Repurpose the model for anomaly detection
In her PhD, Alnegheimish is further exploring innovative methods for abnormal detection using Orion. “When I first started researching, all machine learning models needed to train your data from scratch. Now we can be in a time when we can use pre-trained models.” Using pre-trained models can save time and computational costs. However, the challenge is that time series anomaly detection is a completely new task for them. “In the initial sense, these models have accepted predictions, but no exceptions are found,” Alnegheimish said. “We push their boundaries through timely engineering without any other training.”
Since these models have captured patterns of time series data, Alnegheimish believes they already have everything they need to enable them to detect exceptions. Her current results so far support this theory. They didn’t exceed the success rate of models that independently trained specific data, but she thinks they will one day.
Accessible designs
Alnegheimish talks in detail about her efforts to make Orion more accessible. “Before I came to MIT, I used to think that the key part of my research was developing a machine learning model itself or improving its current state. Over time, I realized that the only way you can make your research accessible and adaptable is to develop systems that make it accessible.
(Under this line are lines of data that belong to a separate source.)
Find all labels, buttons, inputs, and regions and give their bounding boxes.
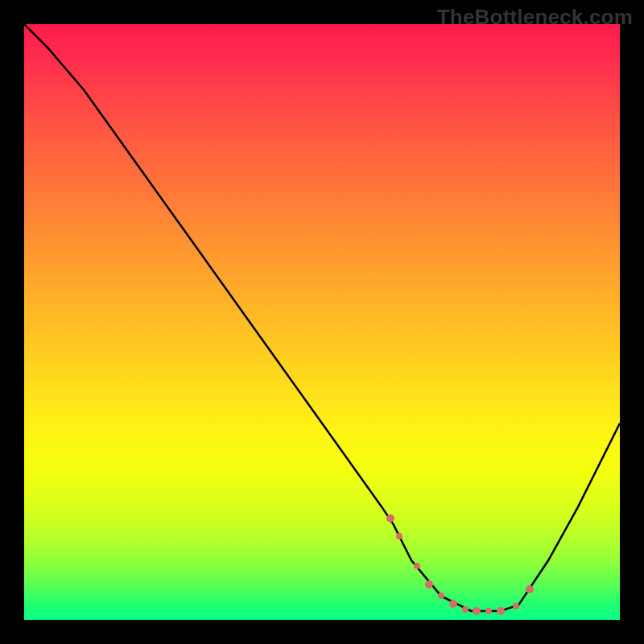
- data-marker: [526, 585, 534, 593]
- data-marker: [462, 606, 469, 613]
- data-marker: [497, 607, 505, 615]
- data-marker: [396, 533, 402, 539]
- data-marker: [386, 514, 394, 522]
- marker-group: [24, 24, 620, 620]
- plot-area: [24, 24, 620, 620]
- data-marker: [513, 603, 519, 609]
- data-marker: [473, 607, 481, 615]
- data-marker: [438, 592, 444, 599]
- data-marker: [485, 608, 492, 614]
- data-marker: [425, 580, 433, 588]
- watermark-text: TheBottleneck.com: [437, 5, 633, 30]
- data-marker: [449, 600, 457, 608]
- data-marker: [414, 563, 420, 569]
During my graduate study, I took the approach to my models and systems in tandem.”
The key element of her system development is finding the right abstraction to work with her model. These abstractions provide a common representation for all models with simplified components. “Any model will have a series of steps from the original input to the desired output. We have standardized the input and output, which makes the middle flexible and fluid. All the models we run so far have been able to refurbish it into our abstraction.” The abstraction she used for the past six years has been stable and reliable.
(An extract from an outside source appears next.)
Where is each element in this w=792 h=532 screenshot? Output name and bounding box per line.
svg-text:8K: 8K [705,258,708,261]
The value of building systems and models simultaneously can be seen in the work of Alnegheimish as a mentor. She had the opportunity to earn an engineering degree with two master’s students. “What I showed them was the system itself and the documentation of how to use it. Both students were able to develop their own models with abstractions we fit. It reiterated that we were on the right path.”
Alnegheimish also investigates whether large language models (LLMs) can be used as mediators between users and systems. The LLM proxy she implements can connect to Orion without the need for users to understand the little details of how Orion works. “Think about chatgpt. You don’t know what the model behind it is, but it’s easy for everyone to access.” For her software, users know only two commands: fit and detection. FIT allows users to train their own models while detecting allows them to detect exceptions.
“The ultimate goal of what I’m trying to do is to make AI more accessible to everyone,” she said. So far, Orion has reached over 120,000 downloads, and more than a thousand users have marked the repository as one of their favorites on Github. “Traditionally, you use to measure the impact of your research by citations and paper publications. Now you can adopt it in real time through open source.”